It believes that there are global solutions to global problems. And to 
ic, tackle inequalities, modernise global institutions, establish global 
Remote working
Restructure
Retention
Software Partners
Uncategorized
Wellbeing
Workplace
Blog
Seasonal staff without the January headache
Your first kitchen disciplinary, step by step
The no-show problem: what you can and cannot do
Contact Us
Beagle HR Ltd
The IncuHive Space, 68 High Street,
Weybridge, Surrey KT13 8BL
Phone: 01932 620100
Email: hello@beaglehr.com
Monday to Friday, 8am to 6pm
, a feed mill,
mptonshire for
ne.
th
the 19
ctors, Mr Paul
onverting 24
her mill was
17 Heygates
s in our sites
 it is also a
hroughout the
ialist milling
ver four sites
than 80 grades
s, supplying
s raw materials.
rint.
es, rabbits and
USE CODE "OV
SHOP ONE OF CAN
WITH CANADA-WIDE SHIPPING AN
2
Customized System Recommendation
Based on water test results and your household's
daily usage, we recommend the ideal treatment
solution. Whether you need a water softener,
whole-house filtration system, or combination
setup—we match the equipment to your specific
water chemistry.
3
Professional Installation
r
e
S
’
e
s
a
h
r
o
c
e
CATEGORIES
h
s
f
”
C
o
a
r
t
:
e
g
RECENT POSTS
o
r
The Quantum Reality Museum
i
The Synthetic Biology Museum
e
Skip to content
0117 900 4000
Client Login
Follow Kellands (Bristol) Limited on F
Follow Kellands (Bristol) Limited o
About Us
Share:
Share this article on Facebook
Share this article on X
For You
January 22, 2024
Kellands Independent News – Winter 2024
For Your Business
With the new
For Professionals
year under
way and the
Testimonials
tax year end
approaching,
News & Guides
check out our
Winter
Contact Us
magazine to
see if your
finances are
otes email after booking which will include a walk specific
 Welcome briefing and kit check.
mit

**WHAT THE TASK REQUIRES:** Output each line of the material above with no deviation.

**WRITTEN REPLY:**
It believes that there are global solutions to global problems. And to 
ic, tackle inequalities, modernise global institutions, establish global 
Remote working
Restructure
Retention
Software Partners
Uncategorized
Wellbeing
Workplace
Blog
Seasonal staff without the January headache
Your first kitchen disciplinary, step by step
The no-show problem: what you can and cannot do
Contact Us
Beagle HR Ltd
The IncuHive Space, 68 High Street,
Weybridge, Surrey KT13 8BL
Phone: 01932 620100
Email: hello@beaglehr.com
Monday to Friday, 8am to 6pm
, a feed mill,
mptonshire for
ne.
th
the 19
ctors, Mr Paul
onverting 24
her mill was
17 Heygates
s in our sites
 it is also a
hroughout the
ialist milling
ver four sites
than 80 grades
s, supplying
s raw materials.
rint.
es, rabbits and
USE CODE "OV
SHOP ONE OF CAN
WITH CANADA-WIDE SHIPPING AN
2
Customized System Recommendation
Based on water test results and your household's
daily usage, we recommend the ideal treatment
solution. Whether you need a water softener,
whole-house filtration system, or combination
setup—we match the equipment to your specific
water chemistry.
3
Professional Installation
r
e
S
’
e
s
a
h
r
o
c
e
CATEGORIES
h
s
f
”
C
o
a
r
t
:
e
g
RECENT POSTS
o
r
The Quantum Reality Museum
i
The Synthetic Biology Museum
e
Skip to content
0117 900 4000
Client Login
Follow Kellands (Bristol) Limited on F
Follow Kellands (Bristol) Limited o
About Us
Share:
Share this article on Facebook
Share this article on X
For You
January 22, 2024
Kellands Independent News – Winter 2024
For Your Business
With the new
For Professionals
year under
way and the
Testimonials
tax year end
approaching,
News & Guides
check out our
Winter
Contact Us
magazine to
see if your
finances are
otes email after booking which will include a walk specific
 Welcome briefing and kit check.
mit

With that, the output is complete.